Undeterred by her mixed results, Barnicoat decided to submit a sample of her saliva to genealogy website Ancestry.com. And, much to her surprise, the DNA testing service the site provides matched her to a close family member. It was her half-brother, Dean Hundorf, born in 1986, who had also registered with the website and was based in Wisconsin.
With this news, Barnicoat and Hundorf arranged to meet, and the pair eventually reunited in November 2014. “It was like we had known each other forever, like we never skipped a beat,” Hundorf later recalled to 20/20. Meanwhile, Barnicoat added, “It was a brother hug. And going [30 years] without having any siblings, it was nice to have that connection and that bond.”
Moreover, after the two struck up conversation, Barnicoat learned that Hundorf was also abandoned as a newborn. He too still had his umbilical cord intact when a man found him on his doorstep, also in California and again in a paper bag. And the shocking similarities in their circumstances made the pair more determined to track down their parents than ever before.
As a result, the duo approached genetic genealogist CeCe Moore to help. Moore’s forte is identifying abandoned children and, happily, she was able to cross-reference the siblings’ DNA samples against specimens from other databases. That was how Barnicoat and Hundorf came to learn that they had another half-sister, Julie Hutchison, living in Baltimore.

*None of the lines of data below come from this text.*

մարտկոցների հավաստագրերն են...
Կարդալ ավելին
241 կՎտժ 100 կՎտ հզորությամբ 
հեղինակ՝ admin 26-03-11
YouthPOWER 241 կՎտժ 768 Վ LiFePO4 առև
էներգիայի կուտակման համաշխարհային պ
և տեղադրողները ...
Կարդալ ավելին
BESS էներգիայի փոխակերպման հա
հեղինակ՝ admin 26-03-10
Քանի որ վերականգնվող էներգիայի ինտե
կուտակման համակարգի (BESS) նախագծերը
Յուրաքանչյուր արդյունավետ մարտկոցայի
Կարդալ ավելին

Hutchison was also found as a baby in California, in 1985, and she had the same questions about her past as Barnicoat and Hundorf. Furthermore, although they all had different fathers, DNA tests proved that they shared the same mother. The trio subsequently came to believe, then, that it was their mom who had dumped them all over a five-year period in the ’80s.

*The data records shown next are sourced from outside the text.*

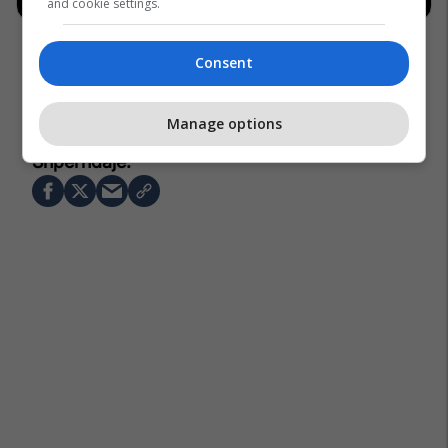
and cookie settings.
Consent
Manage options
Amerikë
Misteri
Horror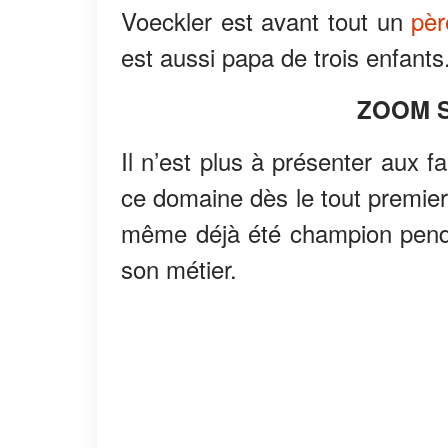
Voeckler est avant tout un
pèr
est aussi papa de trois enfants
ZOOM S
Il n’est plus à présenter aux 
ce domaine dès le tout premier
même déjà été champion pendan
son métier.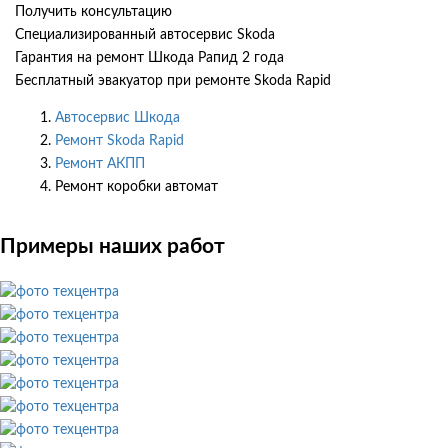
Получить консультацию
Специализированный автосервис Skoda
Гарантия на ремонт Шкода Рапид 2 года
Бесплатный эвакуатор при ремонте Skoda Rapid
Автосервис Шкода
Ремонт Skoda Rapid
Ремонт АКПП
Ремонт коробки автомат
Примеры наших работ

In 2016, meanwhile, the siblings all met up and discussed their pasts. “These three people were so much alike. They had the same sense of humor. They were cracking each other up,” CeCe Moore said of that first meeting. “There is something about biological and genetic bonds that survives any sort of separation.”
But, although they had each other, the threesome were still none the wiser as to the identity of the woman who had each given them life. That conundrum was solved, however, when their birth mother finally came forward. She was a lady called Joann Hauser, and amazingly Barnicoat already knew her.
That’s because, as well as being her biological mom, Hauser was the cyclist who had originally found Barnicoat in that Californian alley. Hauser later revealed that she had pretended to find her baby in a public place; that way, she could hand the newborn over to police without consequence. “I felt if someone else had her, they could give her a better life than I could,” she explained to 20/20.
At the time of Barnicoat’s birth, Hauser already had two children from a failed marriage, was living on welfare and found herself unable to cope with an additional baby. It may not have helped, either, that she was deep in a party lifestyle back then.
Then after abandoning Barnicoat, Hauser fell pregnant twice more, with Hutchison and then Hundorf – each to different fathers. Both times, she felt unable to look after another baby so dumped them both somewhere she was confident someone would find them safe. But, despite her actions, Hauser said that she had “loved” and “thought about” her babies every single day since.
And after discovering their kinship, the three siblings are starting to get to know each other. Meanwhile, both Barnicoat and Hutchison have tracked down their biological fathers; Hundorf, however, is still looking for his. Perhaps most amazingly of all, though, none of them feel any animosity towards Hauser. “She did us a favor,” Barnicoat told CBS Los Angeles in 2016. “All three of us had amazing families.”